Let us now visualize the grid

ggplot() +
  geom_sf(data = grid_squared, fill = NA, color = "blue", size = 0.5) +  # Plot grid
  geom_sf(data = world_ea, fill = "antiquewhite", color = "gray60") +  # Plot world map
  geom_sf(data = locations_ea$geometry, color = "red", size = 1) +  # Plot ant points
  theme_minimal() +
  labs(
    title = "Old World Map with an Equal-Area Grid (EPSG:3035)",
    x = "Easting (m)",
    y = "Northing (m)"
  )

or the hexagonal grid

ggplot() +
  geom_sf(data = grid_hex, fill = NA, color = "blue", size = 0.5) +  # Plot grid
  geom_sf(data = world_ea, fill = "antiquewhite", color = "gray60") +  # Plot world map
  geom_sf(data = locations_ea$geometry, color = "red", size = 1) +  # Plot ant points
  theme_minimal() +
  labs(
    title = "Old World Map with an Equal-Area Grid (EPSG:3035)",
    x = "Easting (m)",
    y = "Northing (m)"
  )

Tip

If you are working with a highly resoluted grid, generate it one time, and hard save the grid object to be loaded in below the pipeline. You will avoid re-running the computation to generate the grid each time if done so. You can save a grid as an RDS object with saveRDS('object_name', 'path')
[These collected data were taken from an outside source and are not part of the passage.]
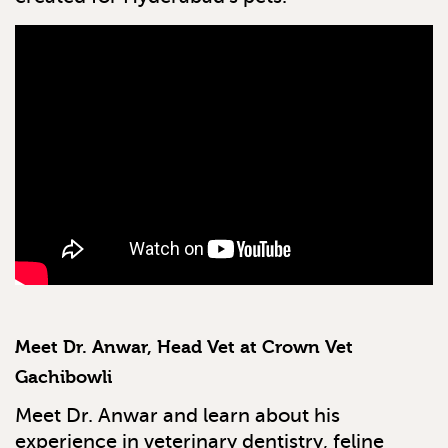
Meet Dr. Anwar, Head Vet at Crown Vet
Gachibowli
Meet Dr. Anwar and learn about his
experience in veterinary dentistry, feline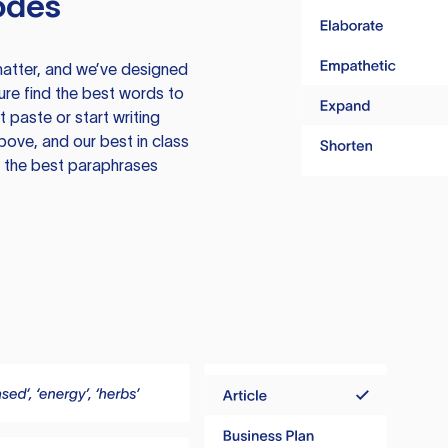
odes
atter, and we’ve designed
ure find the best words to
 paste or start writing
above, and our best in class
te the best paraphrases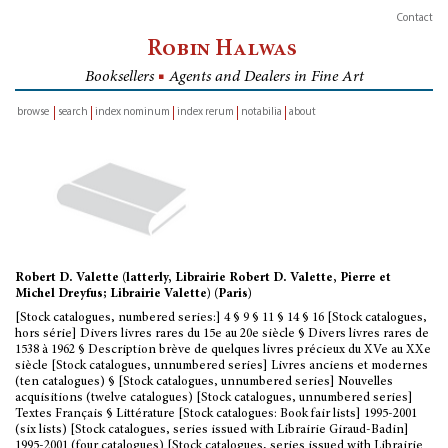
Contact
Robin Halwas
Booksellers
■
Agents and Dealers in Fine Art
browse
search
index nominum
index rerum
notabilia
about
inventory
Robert D. Valette (latterly, Librairie Robert D. Valette, Pierre et
Michel Dreyfus; Librairie Valette) (Paris)
[Stock catalogues, numbered series:] 4 § 9 § 11 § 14 § 16 [Stock catalogues,
hors série] Divers livres rares du 15e au 20e siècle § Divers livres rares de
1538 à 1962 § Description brève de quelques livres précieux du XVe au XXe
siècle [Stock catalogues, unnumbered series] Livres anciens et modernes
(ten catalogues) § [Stock catalogues, unnumbered series] Nouvelles
acquisitions (twelve catalogues) [Stock catalogues, unnumbered series]
Textes Français § Littérature [Stock catalogues: Book fair lists] 1995-2001
(six lists) [Stock catalogues, series issued with Librairie Giraud-Badin]
1995-2001 (four catalogues) [Stock catalogues, series issued with Librairie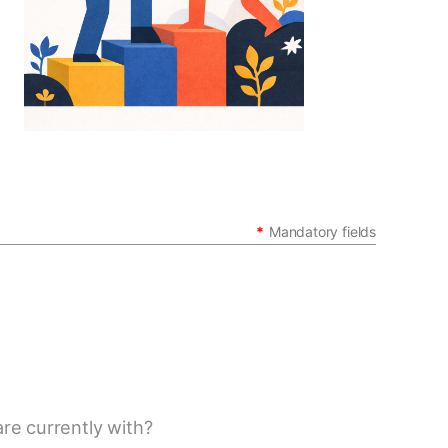
in
*
Mandatory fields
re currently with?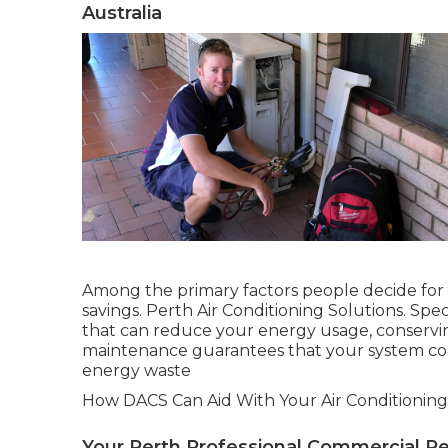
Australia
Among the primary factors people decide for pr
savings. Perth Air Conditioning Solutions. Spe
that can reduce your energy usage, conservin
maintenance guarantees that your system con
energy waste
How DACS Can Aid With Your Air Conditioning
Your Perth Professional Commercial Ref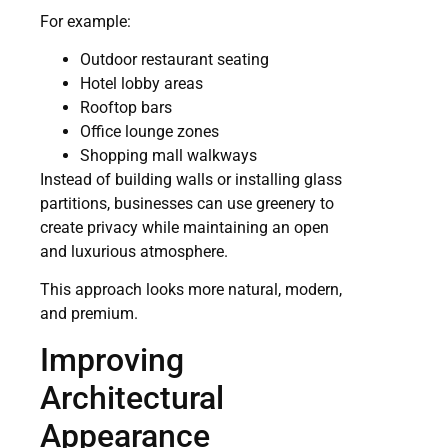
For example:
Outdoor restaurant seating
Hotel lobby areas
Rooftop bars
Office lounge zones
Shopping mall walkways
Instead of building walls or installing glass
partitions, businesses can use greenery to
create privacy while maintaining an open
and luxurious atmosphere.
This approach looks more natural, modern,
and premium.
Improving
Architectural
Appearance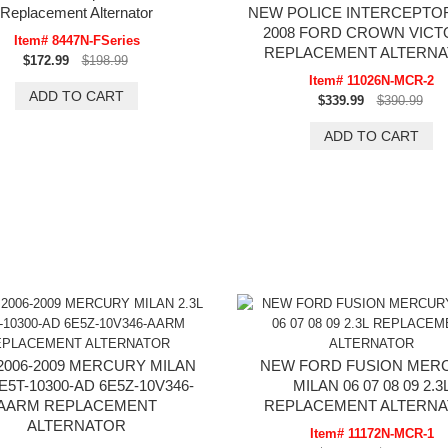
Replacement Alternator
NEW POLICE INTERCEPTOR
2008 FORD CROWN VICT
Item# 8447N-FSeries
REPLACEMENT ALTERN
$172.99
$198.99
Item# 11026N-MCR-2
$339.99
$390.99
2006-2009 MERCURY MILAN
NEW FORD FUSION MER
6E5T-10300-AD 6E5Z-10V346-
MILAN 06 07 08 09 2.3
AARM REPLACEMENT
REPLACEMENT ALTERN
ALTERNATOR
Item# 11172N-MCR-1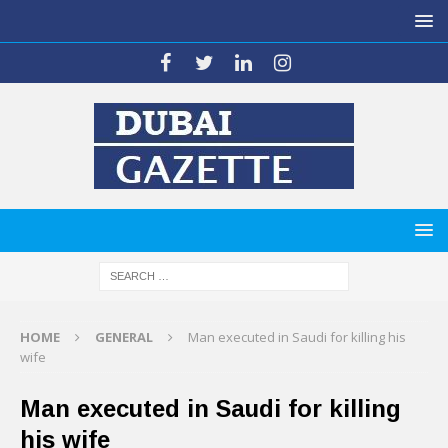
HOME
GENERAL
Man executed in Saudi for killing his
wife
Man executed in Saudi for killing
his wife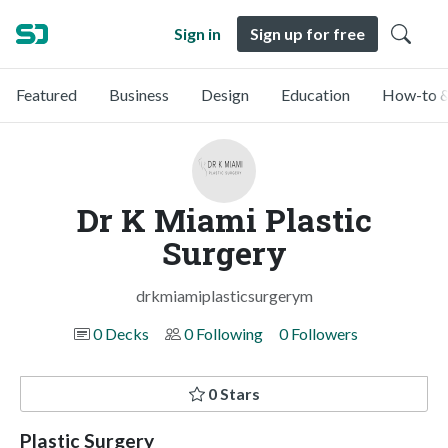
Sign in
Sign up for free
Featured
Business
Design
Education
How-to &
Dr K Miami Plastic
Surgery
drkmiamiplasticsurgerym
0 Decks
0 Following
0 Followers
0 Stars
Plastic Surgery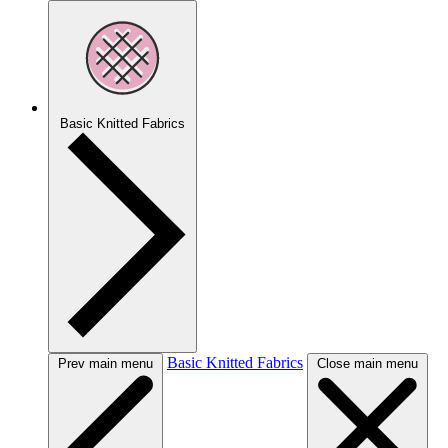
Basic Knitted Fabrics
Basic Knitted Fabrics
Prev main menu
Close main menu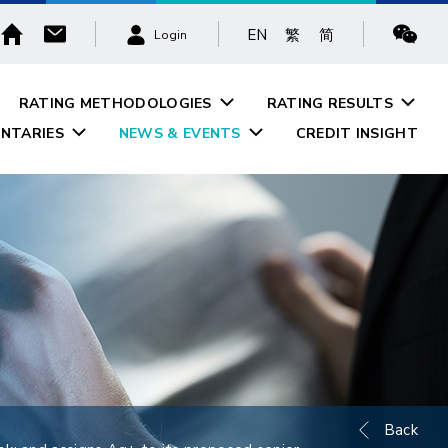
EN
繁
简
Login
RATING METHODOLOGIES
RATING RESULTS
NTARIES
NEWS & EVENTS
CREDIT INSIGHT
Back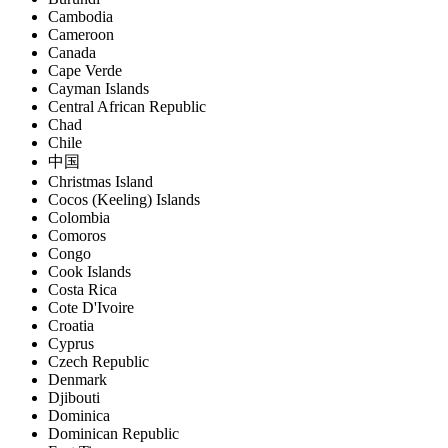
Cambodia
Cameroon
Canada
Cape Verde
Cayman Islands
Central African Republic
Chad
Chile
中国
Christmas Island
Cocos (Keeling) Islands
Colombia
Comoros
Congo
Cook Islands
Costa Rica
Cote D'Ivoire
Croatia
Cyprus
Czech Republic
Denmark
Djibouti
Dominica
Dominican Republic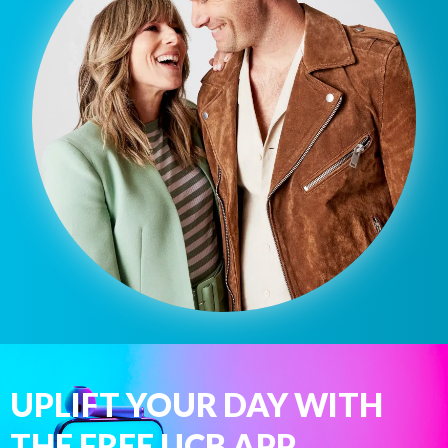
UPLIFT YOUR DAY WITH
THE FREE UCB APP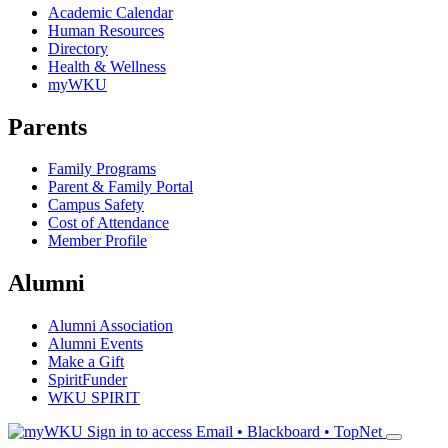
Academic Calendar
Human Resources
Directory
Health & Wellness
myWKU
Parents
Family Programs
Parent & Family Portal
Campus Safety
Cost of Attendance
Member Profile
Alumni
Alumni Association
Alumni Events
Make a Gift
SpiritFunder
WKU SPIRIT
Sign in to access
Email • Blackboard • TopNet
6 Calculate species richness per grid cell by overlapping polygons

Let us now extract the subset of the grid that matches the occurence points.

grid_intersections <- st_intersects(grid_hex, locations_ea)

# Create a logical vector: TRUE if the grid cell has one or more occurrence points.
has_points <- sapply(grid_intersections, function(x) length(x) > 0)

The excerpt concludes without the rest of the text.